Saturday, August 29, 2015

The murder of Emmett Till (July 25 1941-August 28 1955)

"The story of Emmett Till is one of the most important of the last half of the 20th century. And an important element was the casket.... It is an object that allows us to tell the story, to feel the pain and understand loss. I want people to feel like I did. I want people to feel the complexity of emotions."

Lonnie Bunch III, director of the Smithsonian's National Museum of African American History and Culture  

On August 28 1955 , fourteen year old African American teenager Emmett Till who was visiting relatives, was abducted and murdered in Money, Mississippi by two white men who claimed he was disrespectful to a white woman by whistling at her.

Emmett's murderers were the husband and brother of the white woman he supposedly disrespected.

In the US this weekend the significance of Emmett Till's life is being commemorated by civil rights activists, relatives of the black teen and other families "victimized by racial violence", including the family of Trayvon Martin and Michael Brown , who are uniting for a commemorative weekend in Chicago to remember Till and to continue the legacy of Till's mother, Mamie Till Mobley.

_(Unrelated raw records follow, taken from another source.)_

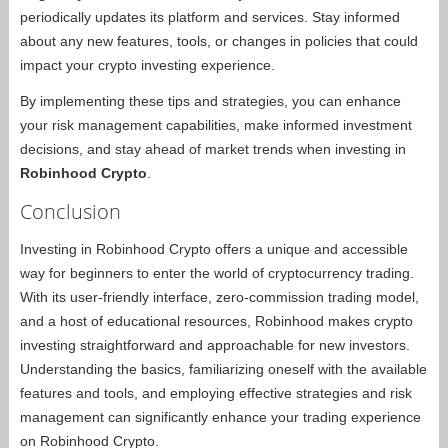
periodically updates its platform and services. Stay informed
about any new features, tools, or changes in policies that could
impact your crypto investing experience.
By implementing these tips and strategies, you can enhance
your risk management capabilities, make informed investment
decisions, and stay ahead of market trends when investing in
Robinhood Crypto
.
Conclusion
Investing in Robinhood Crypto offers a unique and accessible
way for beginners to enter the world of cryptocurrency trading.
With its user-friendly interface, zero-commission trading model,
and a host of educational resources, Robinhood makes crypto
investing straightforward and approachable for new investors.
Understanding the basics, familiarizing oneself with the available
features and tools, and employing effective strategies and risk
management can significantly enhance your trading experience
on Robinhood Crypto.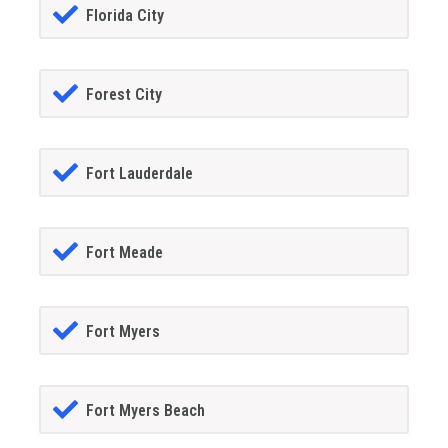
Florida City
Forest City
Fort Lauderdale
Fort Meade
Fort Myers
Fort Myers Beach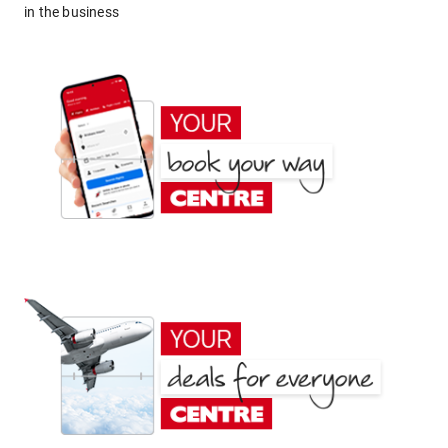
in the business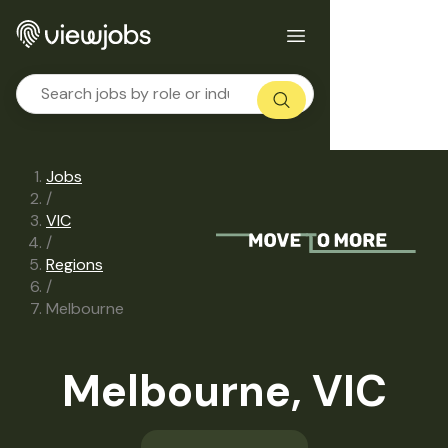
Jobs
/
VIC
/
Regions
/
Melbourne
Melbourne, VIC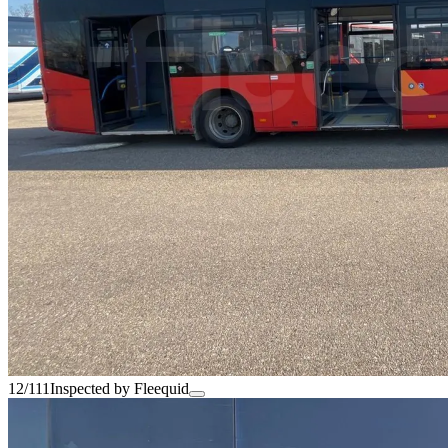
12/111
Inspected by Fleequid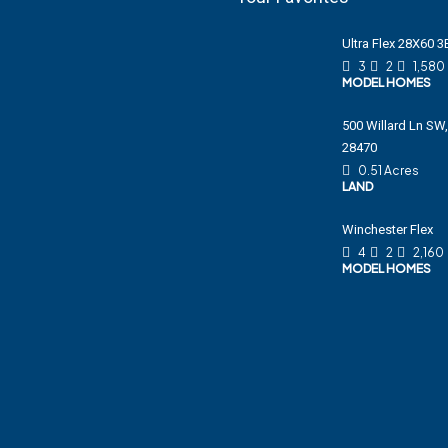
Ultra Flex 28X60 
3
2
1,580
MODEL HOMES
500 Willard Ln SW,
28470
0.51 Acres
LAND
Winchester Flex
4
2
2,160
MODEL HOMES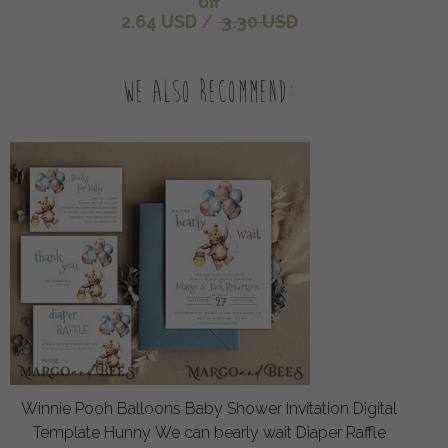
off
2.64 USD
/
3.30 USD
We also recommend:
Winnie Pooh Balloons Baby Shower Invitation Digital
Template Hunny We can bearly wait Diaper Raffle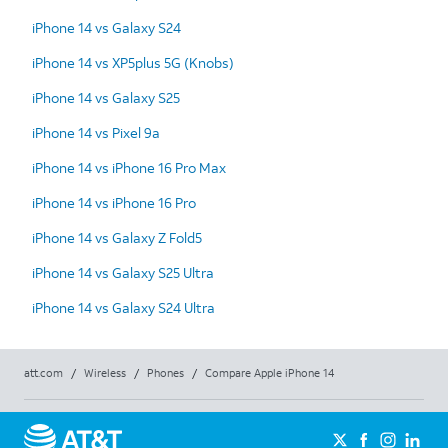
iPhone 14 vs Galaxy S24
iPhone 14 vs XP5plus 5G (Knobs)
iPhone 14 vs Galaxy S25
iPhone 14 vs Pixel 9a
iPhone 14 vs iPhone 16 Pro Max
iPhone 14 vs iPhone 16 Pro
iPhone 14 vs Galaxy Z Fold5
iPhone 14 vs Galaxy S25 Ultra
iPhone 14 vs Galaxy S24 Ultra
att.com
/
Wireless
/
Phones
/
Compare Apple iPhone 14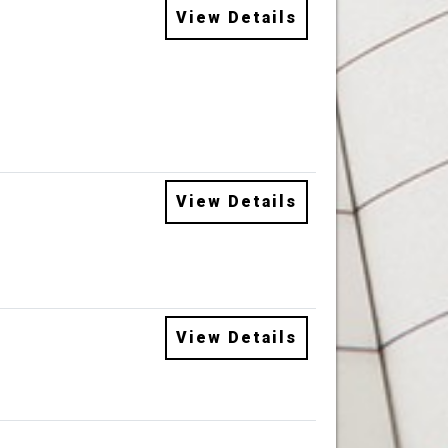
View Details
View Details
View Details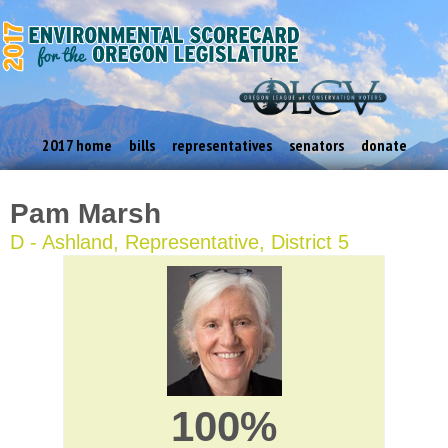
2017 home
bills
representatives
senators
donate
Pam Marsh
D - Ashland, Representative, District 5
100%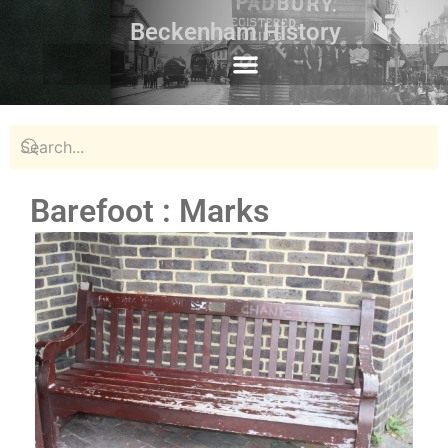
Beckenham History
Barefoot : Marks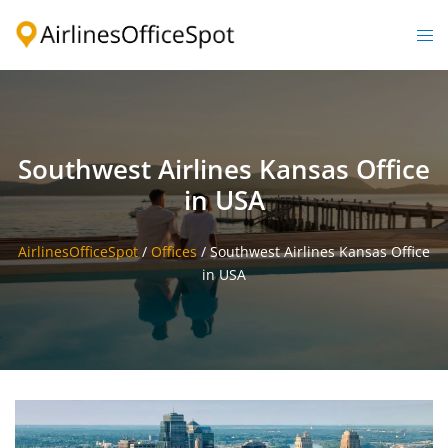
Skip
to
Togg
content
men
Southwest Airlines Kansas Office
in USA
AirlinesOfficeSpot
/
Offices
/
Southwest Airlines Kansas Office
in USA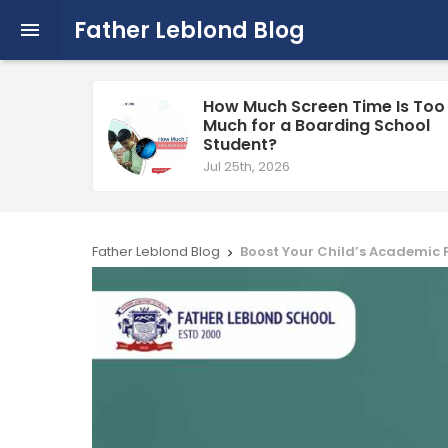
Father Leblond Blog

How Much Screen Time Is Too
Much for a Boarding School
Student?
Jul 25th, 2026
Father Leblond Blog
Boost Your Child’s Academic 
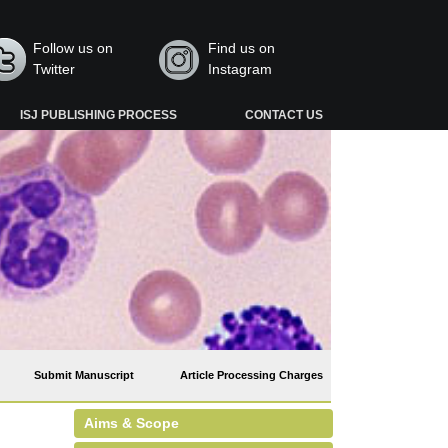
Follow us on
Find us on
Twitter
Instagram
ISJ PUBLISHING PROCESS
CONTACT US
Submit Manuscript
Article Processing Charges
Aims & Scope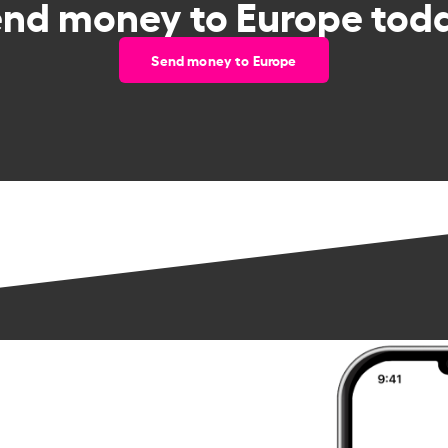
end money to Europe toda
Send money to Europe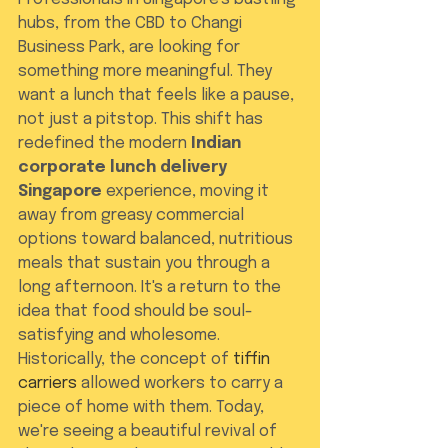
hubs, from the CBD to Changi 
Business Park, are looking for 
something more meaningful. They 
want a lunch that feels like a pause, 
not just a pitstop. This shift has 
redefined the modern 
Indian 
corporate lunch delivery 
Singapore
 experience, moving it 
away from greasy commercial 
options toward balanced, nutritious 
meals that sustain you through a 
long afternoon. It's a return to the 
idea that food should be soul-
satisfying and wholesome.
Historically, the concept of 
tiffin 
carriers
 allowed workers to carry a 
piece of home with them. Today, 
we're seeing a beautiful revival of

Emmett Till was born and lived in Chicago and at the time of his murder he was visiting family in Money, Mississippi.

A few days before his murder Emmett went into a local store, Bryant's Grocery and Meat Market, and, on a dare, said something to 21-year-old Carolyn Bryant, the owner's wife who was working behind the counter. A few nights later, the woman's husband, Roy Bryant, and her half brother, J.W. Milam, went to house where Emmett Till was living with his great uncle  and forced him into their car. After driving around they beat Till and drove to the Tallahatchie River. 

Emmett Till was forced carry a 75-pound cotton-gin fan to the bank of the Tallahatchie River and ordered to take off his clothes. He was beaten nearly to death, had his eyes gouged out, was shot in the head, and then his body was tied to the cotton-gin fan with barbed wire and he was thrown into the river.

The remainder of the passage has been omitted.